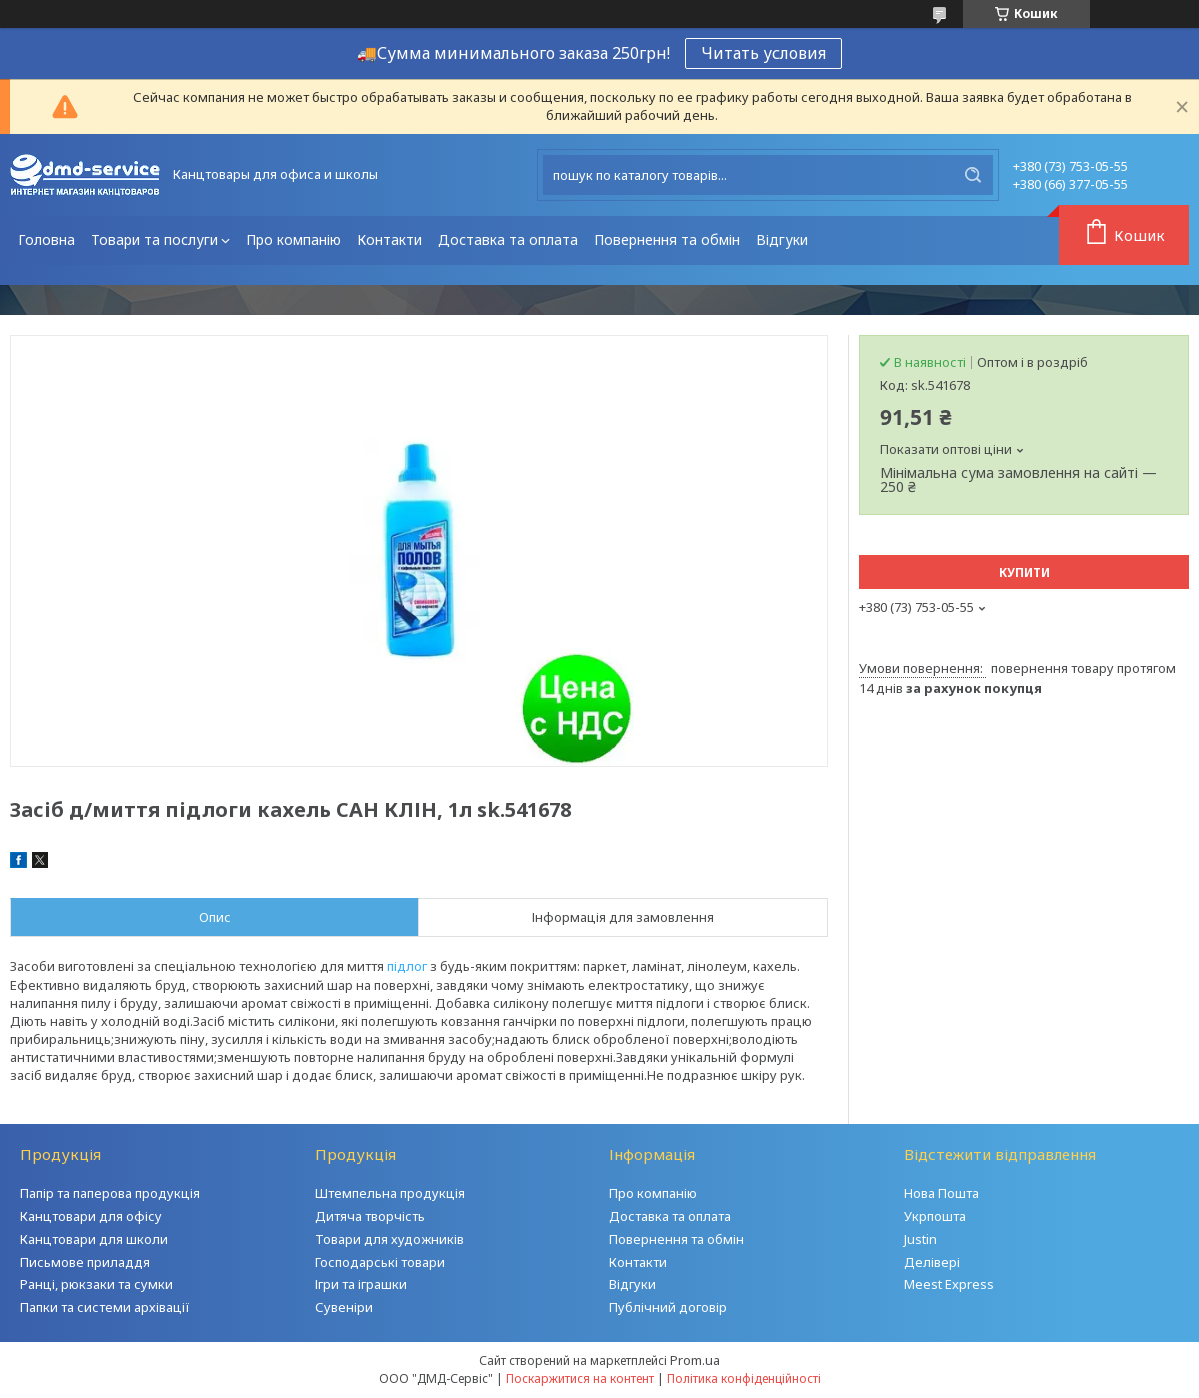  What do you see at coordinates (105, 1307) in the screenshot?
I see `Папки та системи архівації` at bounding box center [105, 1307].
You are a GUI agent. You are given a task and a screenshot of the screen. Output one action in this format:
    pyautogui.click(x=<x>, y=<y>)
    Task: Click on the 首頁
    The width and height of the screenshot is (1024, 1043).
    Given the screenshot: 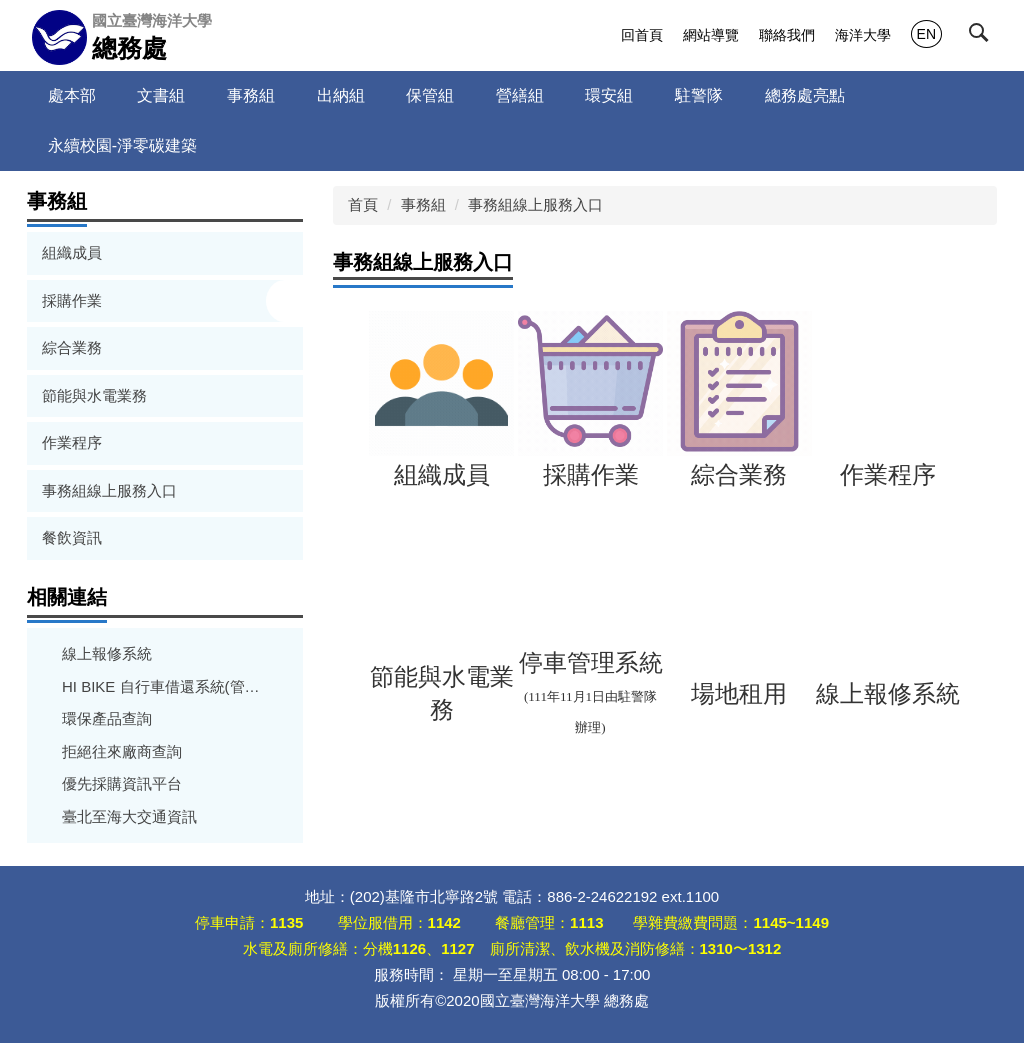 What is the action you would take?
    pyautogui.click(x=363, y=204)
    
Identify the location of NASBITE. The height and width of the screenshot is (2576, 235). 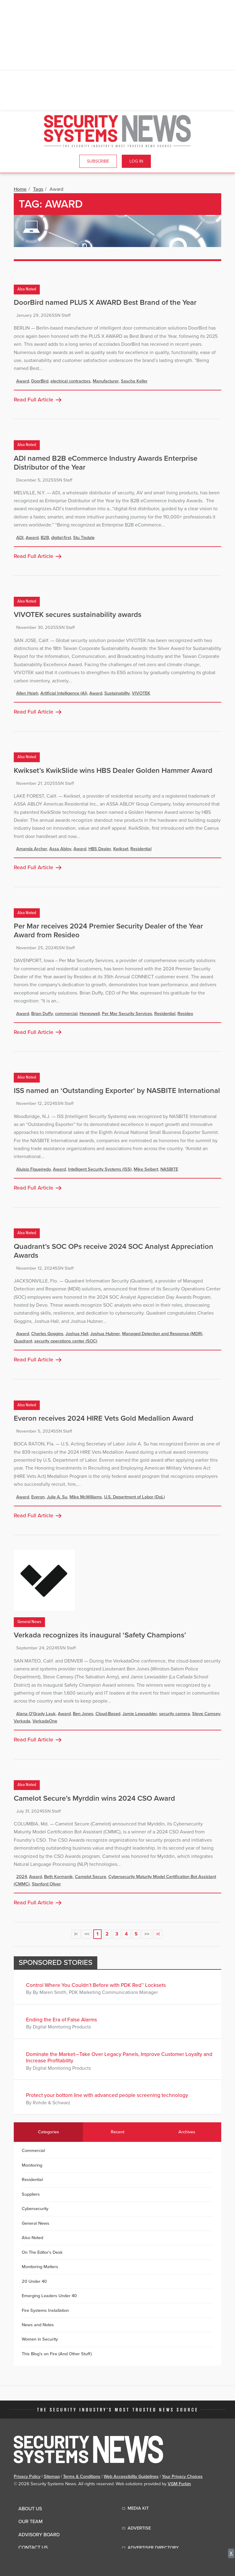
(169, 1169).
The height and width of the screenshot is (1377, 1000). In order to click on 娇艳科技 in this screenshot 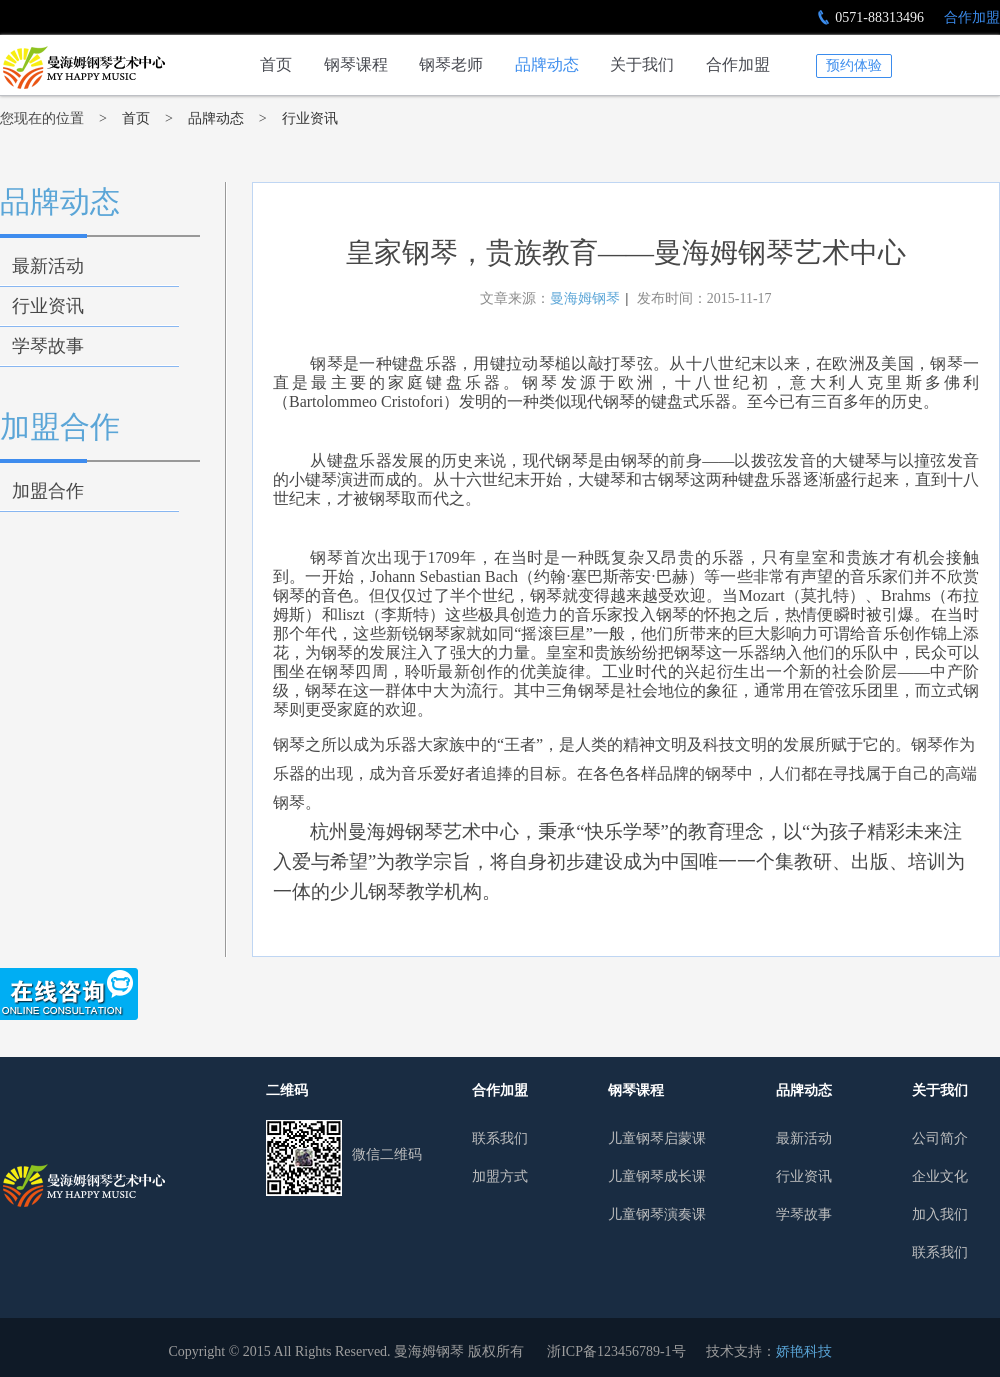, I will do `click(804, 1351)`.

* _Exercise description_
Please return the lines above that run from the line containing "You are a GUI" to the line containing "The width and", inclusive, exactly and with no other lines.

* _Task output_
You are a GUI agent. You are given a task and a screenshot of the screen. Output one action in this format:
    pyautogui.click(x=<x>, y=<y>)
    Task: Click on the 首頁
    The width and height of the screenshot is (1024, 1043).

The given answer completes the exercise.